この反射には、横隔神経・迷走神経・交感神経を通る経路と、脳(延髄から中脳あたり)での調節が関わっていると考えられています。つまり、赤ちゃんが意識してやっていることでも、飲み方が下手だから起きることでもありません。

赤ちゃんにしゃっくりが多い理由は、いくつか重なっています。

  • 横隔膜の調節がまだ未熟 — 神経の働きが発達の途中で、ちょっとした刺激で反射が起きやすい状態です
  • 授乳で胃がふくらむ — 胃のすぐ上に横隔膜があるため、飲んだ直後は刺激を受けやすくなります
  • 温度の変化 — おむつ替えなどで体が冷えたときに出ることがあります

しゃっくりは、生まれる前から始まっています

意外に思われるかもしれませんが、しゃっくりはお腹の中にいるころから始まっています。

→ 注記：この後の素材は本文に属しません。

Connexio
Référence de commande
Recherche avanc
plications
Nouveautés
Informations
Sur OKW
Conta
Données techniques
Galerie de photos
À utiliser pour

磁気を使って胎児の動きを調べた研究では、しゃっくりは受胎後 9 週という早い時期から現れ、妊娠 26 週より前では横隔膜の動きのなかでもっとも多いことが報告されています。妊娠中に「お腹が規則正しくピクピクした」という経験のある方は、それが赤ちゃんのしゃっくりだったのかもしれません。

生まれたあとの実測データもあります。新生児・乳児の呼吸を記録した研究では、しゃっくりを目的に選ばれたわけではない赤ちゃんが、記録時間の 2.5% をしゃっくりに費やしていました。1 回のしゃっくりが続いた時間は平均 8.4 分(±4.2 分)でした。「うちの子、やたらしゃっくりするな」という感覚は、気のせいではありません。

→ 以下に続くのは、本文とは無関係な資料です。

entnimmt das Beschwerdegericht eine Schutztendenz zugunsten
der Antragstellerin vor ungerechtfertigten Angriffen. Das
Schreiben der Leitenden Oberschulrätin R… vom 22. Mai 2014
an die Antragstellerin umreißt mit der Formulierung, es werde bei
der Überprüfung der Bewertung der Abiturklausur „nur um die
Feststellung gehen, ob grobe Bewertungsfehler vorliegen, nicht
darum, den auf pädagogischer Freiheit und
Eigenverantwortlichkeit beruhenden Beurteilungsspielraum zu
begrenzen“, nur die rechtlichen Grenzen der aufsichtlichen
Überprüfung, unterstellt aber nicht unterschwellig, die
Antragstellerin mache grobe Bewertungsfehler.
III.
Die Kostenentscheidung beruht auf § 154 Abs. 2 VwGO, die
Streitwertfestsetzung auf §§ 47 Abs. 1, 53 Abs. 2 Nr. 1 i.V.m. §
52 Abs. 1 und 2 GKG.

近年には、早産児・正期産児で横隔膜が縮むたびに脳波に反応が現れることを示した研究もあります。ただし、この研究が示したのは「脳がしゃっくりを感覚の入力として受け取っている」ということまでで、「しゃっくりが脳の発達を促す」と証明されたわけではありません(そう報じられることがありますが、論文そのものはそこまで述べていません)。

安全な止め方 — ただし「効く」と証明されたものはありません

先に正直にお伝えします。乳児のしゃっくりに対して「これが効く」と確かめられた方法は、いまのところありません。大人のしゃっくりを含めた総説論文でも、民間療法の類は「効果は不確実」とされています。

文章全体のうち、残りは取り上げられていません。